In the relief camp, Hotaka's mother comes to visit them and she finally accepts Niki. Hotaka, witnessing the emotional scene, cries in joy. Hotaka starts believing in his father, that he gave up his life so that his son could save Niki.

After a few days, Hotaka and Niki have returned to their normal lives. Apparently, Hotaka and Niki had dated for a short while, and an awkward breakup. At least that's what they decided to leave as the public story to prevent everyone's questioning and therefore keeping their actual relationship a secret. They still share a close relationship, although as brother and sister. This conclusion is brought about by the comparison between sunlight (Niki) and rain (Hotaka). Together, they are the well-spring of all life. However, between them, no flowers shall ever bloom. For them, all of eternity shall be evergreen. Hotaka and Niki vow to always be there for the other. They end their short adventure with a heart-wrenching conclusion, uttering to each-other: "To you, I give eternity".
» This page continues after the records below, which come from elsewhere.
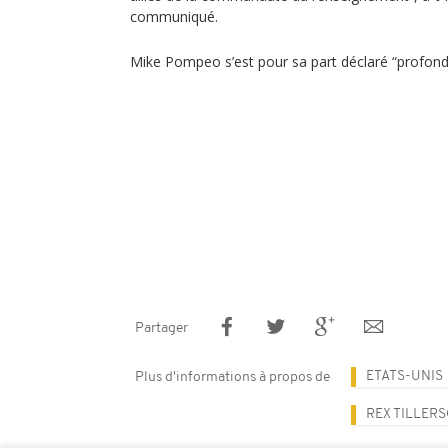
communiqué.
Mike Pompeo s’est pour sa part déclaré “profon
Partager
ETATS-UNIS
Plus d'informations à propos de
REX TILLER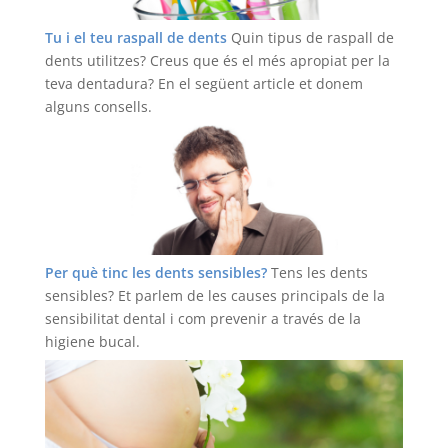
Tu i el teu raspall de dents
Quin tipus de raspall de
dents utilitzes? Creus que és el més apropiat per la
teva dentadura? En el següent article et donem
alguns consells.
Llegir més
Per què tinc les dents sensibles?
Tens les dents
sensibles? Et parlem de les causes principals de la
sensibilitat dental i com prevenir a través de la
higiene bucal.
Llegir més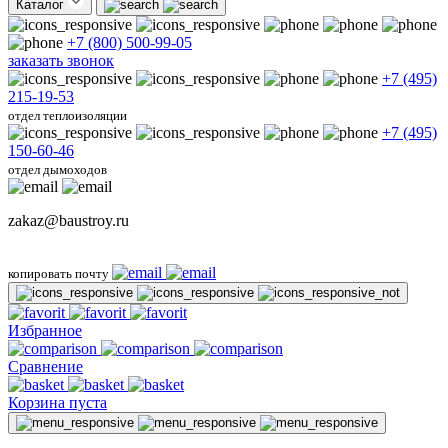
Каталог
+7 (800) 500-99-05
заказать звонок
+7 (495)
215-19-53
отдел теплоизоляции
+7 (495)
150-60-46
отдел дымоходов
zakaz@baustroy.ru
копировать почту
Избранное
Сравнение
Корзина пуста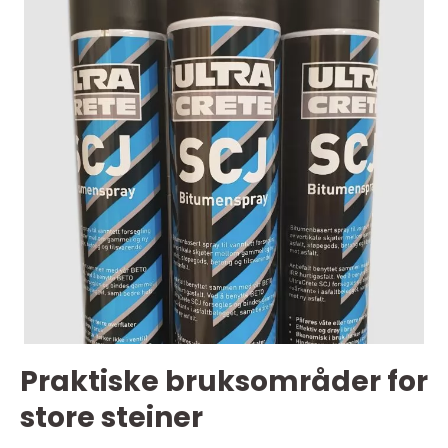
Praktiske bruksområder for
store steiner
During the course of their story, On-chan and Soga also managed to confess to each-other after a lot of struggle, given the state of affairs between Hotaka and Niki. They are going out in the final scene.

==Characters==
- Hotaka Yoshimatsu (吉松 穂高 (よしまつ ほたか), Yoshimatsu Hotaka), a teenage boy who writes prose columns as president of the manga club. He has a crush on swimmer student Niki Awaya but is too shy to talk to her. As his father died of congenital heart disease, Hotaka inherits a similar condition where he has to minimize his physical activities and he bears a large scar on his chest. He has a recurring dream where a person in a fox costume stabs him in the chest.
- Niki Awaya (阿波谷 仁希 (あわや にき), Awaya Niki), a beautiful high school girl with long blonde hair and the ace of the school's swimming club. She has an affection for Hotaka.
- On Hitachi (日立 温 (ひたち おん), Hitachi On), known mainly by her nickname On-chan, a glasses-wearing girl who is Hotaka's junior in manga club. She is very responsible and is slated to be the club president after Hotaka. She withholds her own feelings in getting Hotaka to pursue Niki.
- Shunsuke Soga (蘇我 俊介 (そが しゅんすけ), Soga Shunsuke), a guy in the manga club who is a popular ladies' man.

==Volume list==

| No. | Original release date | Original ISBN | English release date | English ISBN |
|---|---|---|---|---|
| 1 | May 26, 2012 | 978-4-04-886645-3 | May 12, 2015 | 978-1-62-692150-4 |
| 2 | March 27, 2013 | 978-4-04-891462-8 | August 11, 2015 | 978-1-62-692168-9 |
| 3 | January 27, 2014 | 978-4-04-866237-6 | November 17, 2015 | 978-1-62-692212-9 |
| 4 | May 27, 2015 | 978-4-04-869133-8 | March 15, 2016 | 978-1-62-692241-9 |

==Reception==
On Anime News Network, Rebecca Silverman gave volume 1 an overall grade of B+, calling it "a nice introduction to a story that has more going on beneath the surface than it at first would appear."